**WORK INSTRUCTION**
For every record that follows, transcribe the text exactly and leave any image out.

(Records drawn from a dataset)
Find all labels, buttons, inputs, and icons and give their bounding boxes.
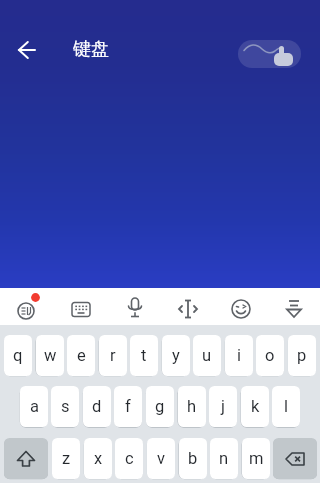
button[interactable] [267, 288, 320, 325]
button[interactable]: k [241, 386, 269, 427]
button[interactable] [0, 288, 54, 325]
button[interactable] [214, 288, 267, 325]
staticText: u [202, 346, 212, 365]
button[interactable]: u [193, 335, 221, 376]
staticText: r [110, 346, 116, 365]
button[interactable]: t [130, 335, 158, 376]
button[interactable] [161, 288, 214, 325]
button[interactable]: b [179, 438, 207, 479]
staticText: y [172, 346, 180, 365]
button[interactable]: v [147, 438, 175, 479]
button[interactable] [273, 438, 317, 479]
button[interactable]: s [51, 386, 79, 427]
staticText: s [61, 397, 70, 416]
button[interactable]: a [20, 386, 48, 427]
staticText: o [265, 346, 275, 365]
button[interactable]: y [162, 335, 190, 376]
staticText: q [13, 346, 23, 365]
staticText: c [125, 449, 134, 468]
button[interactable]: h [178, 386, 206, 427]
staticText: z [62, 449, 71, 468]
staticText: k [251, 397, 260, 416]
button[interactable]: z [52, 438, 80, 479]
staticText: d [92, 397, 102, 416]
button[interactable]: o [256, 335, 284, 376]
button[interactable]: q [4, 335, 32, 376]
button[interactable]: f [114, 386, 142, 427]
staticText: g [155, 397, 165, 416]
button[interactable]: n [210, 438, 238, 479]
button[interactable]: d [83, 386, 111, 427]
staticText: p [297, 346, 307, 365]
staticText: v [157, 449, 165, 468]
staticText: 键盘 [73, 38, 109, 61]
staticText: m [249, 449, 264, 468]
button[interactable]: i [225, 335, 253, 376]
button[interactable]: w [36, 335, 64, 376]
staticText: w [44, 346, 57, 365]
button[interactable]: x [84, 438, 112, 479]
button[interactable]: e [67, 335, 95, 376]
button[interactable]: r [99, 335, 127, 376]
staticText: a [30, 397, 39, 416]
button[interactable] [108, 288, 161, 325]
button[interactable] [238, 40, 301, 68]
button[interactable]: g [146, 386, 174, 427]
staticText: f [125, 397, 131, 416]
staticText: h [187, 397, 197, 416]
staticText: j [221, 397, 225, 416]
button[interactable]: c [115, 438, 143, 479]
staticText: i [237, 346, 242, 365]
staticText: n [219, 449, 229, 468]
staticText: b [188, 449, 198, 468]
button[interactable] [4, 438, 48, 479]
staticText: x [94, 449, 103, 468]
button[interactable] [54, 288, 108, 325]
button[interactable]: p [288, 335, 316, 376]
staticText: l [284, 397, 289, 416]
button[interactable]: j [209, 386, 237, 427]
button[interactable] [12, 35, 42, 65]
button[interactable]: l [272, 386, 300, 427]
button[interactable]: m [242, 438, 270, 479]
staticText: e [77, 346, 86, 365]
staticText: t [141, 346, 147, 365]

**WRITTEN RESPONSE**
Find all labels, buttons, inputs, and icons and give their bounding boxes.
button[interactable] [267, 288, 320, 325]
button[interactable]: k [241, 386, 269, 427]
button[interactable] [0, 288, 54, 325]
button[interactable] [214, 288, 267, 325]
staticText: u [202, 346, 212, 365]
button[interactable]: u [193, 335, 221, 376]
staticText: r [110, 346, 116, 365]
button[interactable]: t [130, 335, 158, 376]
button[interactable] [161, 288, 214, 325]
button[interactable]: b [179, 438, 207, 479]
staticText: y [172, 346, 180, 365]
button[interactable]: v [147, 438, 175, 479]
button[interactable] [273, 438, 317, 479]
button[interactable]: s [51, 386, 79, 427]
staticText: s [61, 397, 70, 416]
button[interactable]: a [20, 386, 48, 427]
staticText: o [265, 346, 275, 365]
button[interactable]: y [162, 335, 190, 376]
staticText: q [13, 346, 23, 365]
staticText: c [125, 449, 134, 468]
button[interactable]: h [178, 386, 206, 427]
staticText: z [62, 449, 71, 468]
staticText: k [251, 397, 260, 416]
button[interactable]: z [52, 438, 80, 479]
staticText: d [92, 397, 102, 416]
button[interactable]: o [256, 335, 284, 376]
button[interactable]: q [4, 335, 32, 376]
button[interactable]: f [114, 386, 142, 427]
staticText: g [155, 397, 165, 416]
button[interactable]: n [210, 438, 238, 479]
button[interactable]: d [83, 386, 111, 427]
staticText: p [297, 346, 307, 365]
staticText: v [157, 449, 165, 468]
staticText: 键盘 [73, 38, 109, 61]
staticText: m [249, 449, 264, 468]
button[interactable]: i [225, 335, 253, 376]
button[interactable]: w [36, 335, 64, 376]
staticText: w [44, 346, 57, 365]
button[interactable]: x [84, 438, 112, 479]
button[interactable]: e [67, 335, 95, 376]
button[interactable]: r [99, 335, 127, 376]
staticText: a [30, 397, 39, 416]
button[interactable] [108, 288, 161, 325]
button[interactable] [238, 40, 301, 68]
button[interactable]: g [146, 386, 174, 427]
staticText: f [125, 397, 131, 416]
staticText: h [187, 397, 197, 416]
staticText: j [221, 397, 225, 416]
button[interactable]: c [115, 438, 143, 479]
staticText: i [237, 346, 242, 365]
staticText: n [219, 449, 229, 468]
staticText: b [188, 449, 198, 468]
button[interactable] [4, 438, 48, 479]
staticText: x [94, 449, 103, 468]
button[interactable] [54, 288, 108, 325]
button[interactable]: p [288, 335, 316, 376]
staticText: l [284, 397, 289, 416]
button[interactable]: j [209, 386, 237, 427]
button[interactable] [12, 35, 42, 65]
button[interactable]: l [272, 386, 300, 427]
button[interactable]: m [242, 438, 270, 479]
staticText: e [77, 346, 86, 365]
staticText: t [141, 346, 147, 365]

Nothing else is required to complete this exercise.